Movie Biz Buzz: Sex, Lies and Cinema

By Christopher Wood on April 5, 2011

"DOGTOOTH" NOW PLAYING AT THE GRAND >>>

We run to movies in part for the illusion of safety they offer, the sweet little lies, whispered in the dark, that reinforce our values and our sense of place and well-being in the world. In this sense films function much like parents do, but to what extremes will the latter distort truth for the sake of their young?

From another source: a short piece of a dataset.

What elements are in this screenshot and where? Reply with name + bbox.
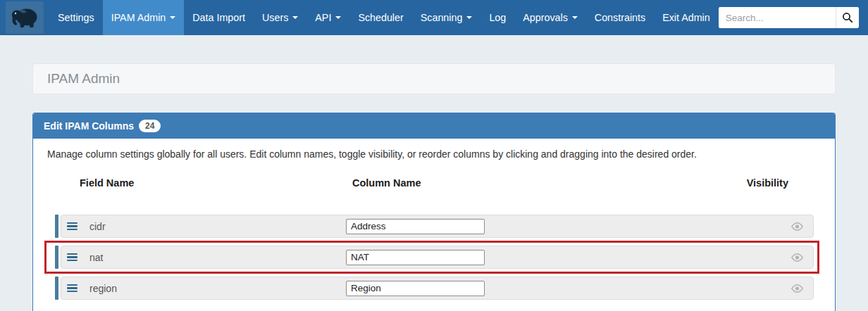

The 2009 Greek import Dogtooth ponders this question. An Academy Award nominee last year for Best Foreign Language Film (and running at The Grand Cinema until April 7 with another nominated feature and five animated shorts), the story centers on a nameless young man and his two sisters, all lifelong prisoners in their large upper-class home. Mom and dad sustain this bizarre house arrest not with coercion, but through words, elaborate fictions they spin about the horrors waiting outside the compound's high fence. (Beware of the kittens that prey on children's flesh!)

A complex reordering of language is at work here too; in this household's lexicon, phone = salt and "keyboard" stands in for a lady's privates. As this last example demonstrates, such a repressed environment produces a warped, almost mechanized view of sexuality - its inhabitants (and the camera eye) reduce the human body to fetishism of its components: a bare shoulder, stockinged legs, breasts. Think Brendan Fraser's sunny flick Blast from the Past, just darker and sicker.

The narrative has all the classic symptoms of a European art piece, including explicit nudity, violence that shocks for its suddenness, and a maddeningly ambiguous ending. Pity, anger, revulsion, fright, and to make it bearable, uncomfortable laughter - this is what awaits you with this film.

In its quiet way, Dogtooth will chew a ragged gash through your nice little world.